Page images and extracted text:

============================================================

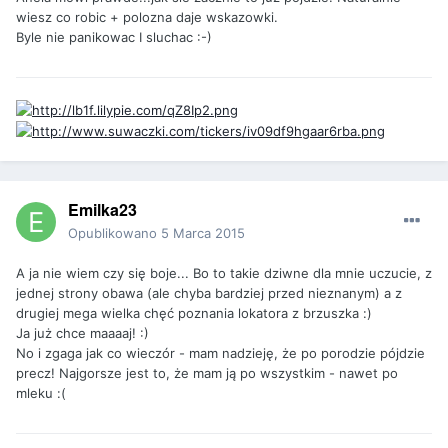
wiesz co robic + polozna daje wskazowki.
Byle nie panikowac I sluchac :-)
Emilka23
Opublikowano
5 Marca 2015
A ja nie wiem czy się boje... Bo to takie dziwne dla mnie uczucie, z
jednej strony obawa (ale chyba bardziej przed nieznanym) a z
drugiej mega wielka chęć poznania lokatora z brzuszka :)
Ja już chce maaaaj! :)
No i zgaga jak co wieczór - mam nadzieję, że po porodzie pójdzie
precz! Najgorsze jest to, że mam ją po wszystkim - nawet po
mleku :(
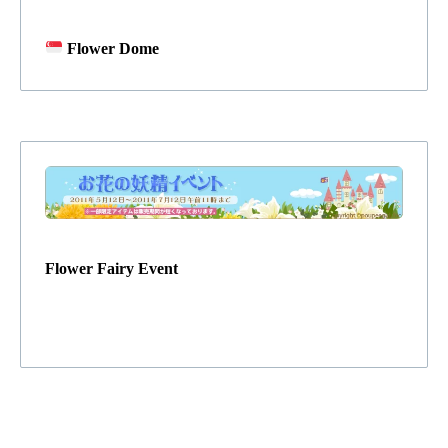
Flower Dome
Flower Fairy Event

============================================================

* Problem to work on *
Repeat the records above verbatim. Include none of the pictures.

* Result of the exercise *
wiesz co robic + polozna daje wskazowki.
Byle nie panikowac I sluchac :-)
Emilka23
Opublikowano
5 Marca 2015
A ja nie wiem czy się boje... Bo to takie dziwne dla mnie uczucie, z
jednej strony obawa (ale chyba bardziej przed nieznanym) a z
drugiej mega wielka chęć poznania lokatora z brzuszka :)
Ja już chce maaaaj! :)
No i zgaga jak co wieczór - mam nadzieję, że po porodzie pójdzie
precz! Najgorsze jest to, że mam ją po wszystkim - nawet po
mleku :(
Flower Dome
Flower Fairy Event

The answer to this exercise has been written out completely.